------ Record extracts ------

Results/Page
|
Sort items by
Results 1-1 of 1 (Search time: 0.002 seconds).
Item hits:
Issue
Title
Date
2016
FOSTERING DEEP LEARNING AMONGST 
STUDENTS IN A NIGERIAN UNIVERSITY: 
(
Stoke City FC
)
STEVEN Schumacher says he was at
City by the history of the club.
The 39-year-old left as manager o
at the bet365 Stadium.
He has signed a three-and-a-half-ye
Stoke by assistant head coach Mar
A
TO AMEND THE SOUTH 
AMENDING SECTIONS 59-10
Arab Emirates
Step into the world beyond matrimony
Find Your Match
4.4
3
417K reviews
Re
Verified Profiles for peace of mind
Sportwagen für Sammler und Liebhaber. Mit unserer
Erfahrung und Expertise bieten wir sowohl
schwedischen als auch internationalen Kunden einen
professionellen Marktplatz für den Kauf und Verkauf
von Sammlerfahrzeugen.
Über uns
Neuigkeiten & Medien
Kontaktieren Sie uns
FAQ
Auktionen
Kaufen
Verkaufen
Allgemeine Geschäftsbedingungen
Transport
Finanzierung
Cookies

------
------ Record extracts ------

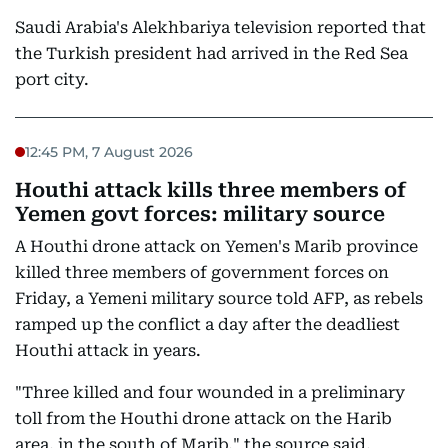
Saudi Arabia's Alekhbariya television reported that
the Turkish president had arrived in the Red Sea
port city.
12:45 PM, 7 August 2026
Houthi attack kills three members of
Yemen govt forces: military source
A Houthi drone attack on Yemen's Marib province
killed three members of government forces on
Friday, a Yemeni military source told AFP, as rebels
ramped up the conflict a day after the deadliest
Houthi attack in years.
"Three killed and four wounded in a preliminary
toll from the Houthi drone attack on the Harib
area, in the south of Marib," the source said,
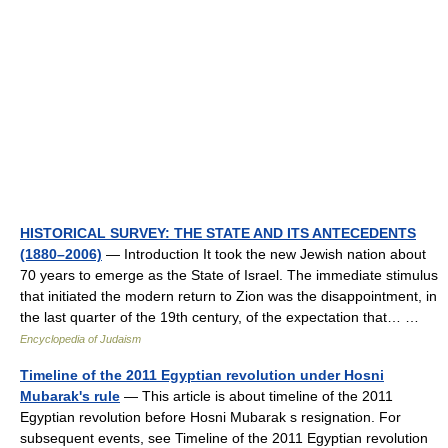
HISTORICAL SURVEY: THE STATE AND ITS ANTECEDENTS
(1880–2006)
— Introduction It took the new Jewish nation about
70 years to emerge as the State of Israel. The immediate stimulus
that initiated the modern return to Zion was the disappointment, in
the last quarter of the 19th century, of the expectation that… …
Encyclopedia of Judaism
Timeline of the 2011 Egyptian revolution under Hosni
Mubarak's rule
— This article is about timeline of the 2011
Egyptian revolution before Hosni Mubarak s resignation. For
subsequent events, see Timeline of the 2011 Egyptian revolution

------
------ Record extracts ------

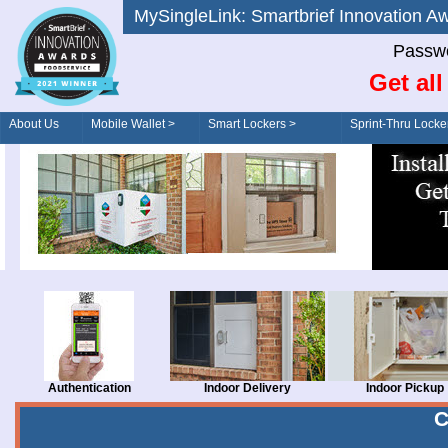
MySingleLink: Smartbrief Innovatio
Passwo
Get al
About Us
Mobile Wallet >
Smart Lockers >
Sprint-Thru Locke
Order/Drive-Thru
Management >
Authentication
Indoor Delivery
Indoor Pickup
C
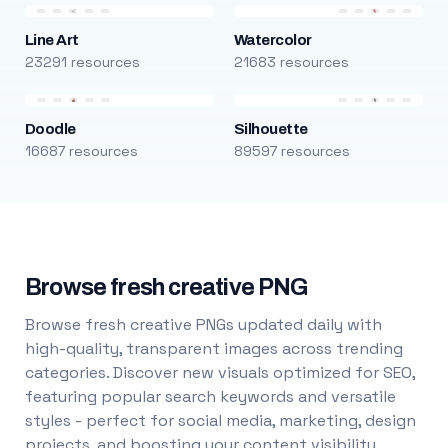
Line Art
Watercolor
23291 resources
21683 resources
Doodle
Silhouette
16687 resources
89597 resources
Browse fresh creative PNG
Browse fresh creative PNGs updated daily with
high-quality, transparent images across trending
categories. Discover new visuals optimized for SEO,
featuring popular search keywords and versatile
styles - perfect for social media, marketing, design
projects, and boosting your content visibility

------

Your task: Go back to the listing above. Copy word for word the lines from the one with "He has signed a three-and-a-half-ye" through the one with "schwedischen als auch", and nothing more.

Result for this exercise:
He has signed a three-and-a-half-ye
Stoke by assistant head coach Mar
A
TO AMEND THE SOUTH 
AMENDING SECTIONS 59-10
Arab Emirates
Step into the world beyond matrimony
Find Your Match
4.4
3
417K reviews
Re
Verified Profiles for peace of mind
Sportwagen für Sammler und Liebhaber. Mit unserer
Erfahrung und Expertise bieten wir sowohl
schwedischen als auch internationalen Kunden einen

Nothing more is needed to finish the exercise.